# CoT-Evo: Evolutionary Distillation of Chain-of-Thought for Scientific Reasoning

CoT-Evo is a evolutionary framework for Chain-of-Thought (CoT) distillation in scientific domains, particularly chemistry and biology. The system evolves better reasoning chains through crossover and mutation operations guided by fitness evaluation.

## Overview

This project implements a genetic algorithm that:
- **Evolves** Chain-of-Thought reasoning through multiple generations
- **Optimizes** both accuracy and reasoning quality
- **Supports** chemistry (ChemCoTDataset) and biology (BioProBench) tasks
- **Uses** multiple language models for different operations

## Requirements

### Python Dependencies
```bash
pip install -r requirements.txt
```

### API Access
The system requires API access to multiple language models:
- **DeepSeek API** (for reasoning generation)
- **Qwen API** (for crossover operations)  
- **OpenAI API** (for prefix/breakpoint analysis)

### Hardware Requirements
- **GPU**: CUDA-compatible GPU for vLLM embedding model

## Input Data Format

### Data Structure
Your input data should be in JSON format with the following structure:

```json
[
    {
        "id": "unique-identifier",
        "query": "Your scientific question here",
        "raw_cot": "",
        "struct_cot": "structured correct answer",
        "task": "reaction",
        "subtask": "fs",
        "meta": "{\"rxn_cls\": \"reaction type\", ...}",
        "seed_pairs": [
            [
                "<think>Initial reasoning chain</think>\n\nFinal prediction",
                "model-name"
            ]
        ]
    }
]
```
We provide sample data in the `data` folder, which includes two datasets, ChemCoTDataset and BioProBench, and they can be used directly.

### Task Types Supported
- **ChemCoTDataset**: Chemistry reaction prediction, molecule editing, optimization
- **BioProBench**: Biological protocol reasoning

### Seed Pairs Format
Each seed pair contains:
- **Thought chain**: Enclosed in `<think>...</think>` tags
- **Prediction**: Final answer after the thought chain
- **Model name**: Source model identifier (e.g., "qwen3-32b")

## Quick Start

### 1. Prepare Environment Variables
Set up your API credentials:
```bash
export DEEPSEEK_API_BASE="your-deepseek-api-base"
export DEEPSEEK_API_KEY="your-deepseek-api-key"
export QWEN_API_BASE="your-qwen-api-base" 
export QWEN_API_KEY="your-qwen-api-key"
export OPENAI_API_BASE="your-openai-api-base"
export OPENAI_API_KEY="your-openai-api-key"
```

### 2. Prepare Your Data
Place your data in the `/data` directory.
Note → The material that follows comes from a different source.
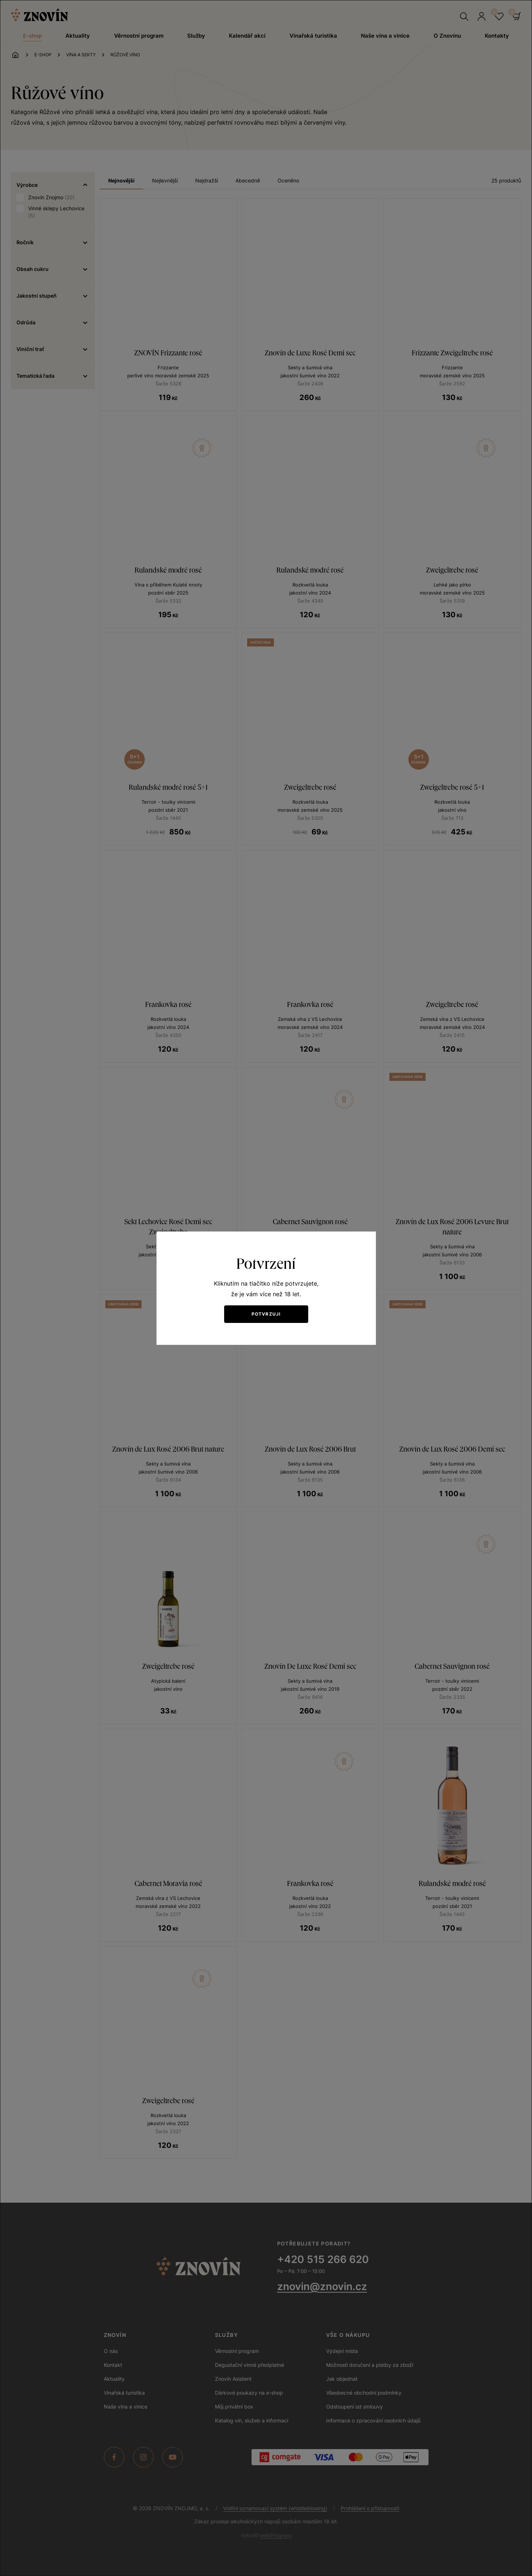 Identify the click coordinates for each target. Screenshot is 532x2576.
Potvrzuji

Example structure:
```
/data/
├── ChemCoTDataset/
│   └── your-data.json
└── BioProBench/
    └── your-data.json
```

### 3. Run the Genetic Algorithm
```bash
cd ./CoT-Evo

python GA.py \
    --task_name ChemCoTDataset \
    --data_path /data/ChemCoTDataset/your-data.json \
    --save_path ./results/output.jsonl \
    --embedder_model_path /data/path-to-embedding-model \
    --deepseek_tokenizer_path /data/path-to-deepseek-tokenizer \
    --qwen_tokenizer_path /data/path-to-qwen-tokenizer \
    --batch_size 1 \
    --deepseek_api_base $DEEPSEEK_API_BASE \
    --deepseek_api_key $DEEPSEEK_API_KEY \
    --qwen_api_base $QWEN_API_BASE \
    --qwen_api_key $QWEN_API_KEY \
    --openai_api_base $OPENAI_API_BASE \
    --openai_api_key $OPENAI_API_KEY
```

### 4. Parameters Explained
- **task_name**: Choose "ChemCoTDataset" or "BioProBench".
- **data_path**: Path to input JSON file.
- **save_path**: Output path for results (JSONL format).
- **embedder_model_path**: Path to vLLM embedding model.
- **deepseek_tokenizer_path**: Path to DeepSeek tokenizer.
- **qwen_tokenizer_path**: Path to Qwen tokenizer.
- **batch_size**: Samples processed at once (default: 1).
- **deepseek_api_base**: DeepSeek API base URL.
- **deepseek_api_key**: DeepSeek API key.
- **qwen_api_base**: Qwen API base URL.
- **qwen_api_key**: Qwen API key.
- **openai_api_base**: OpenAI API base URL.
- **openai_api_key**: OpenAI API key.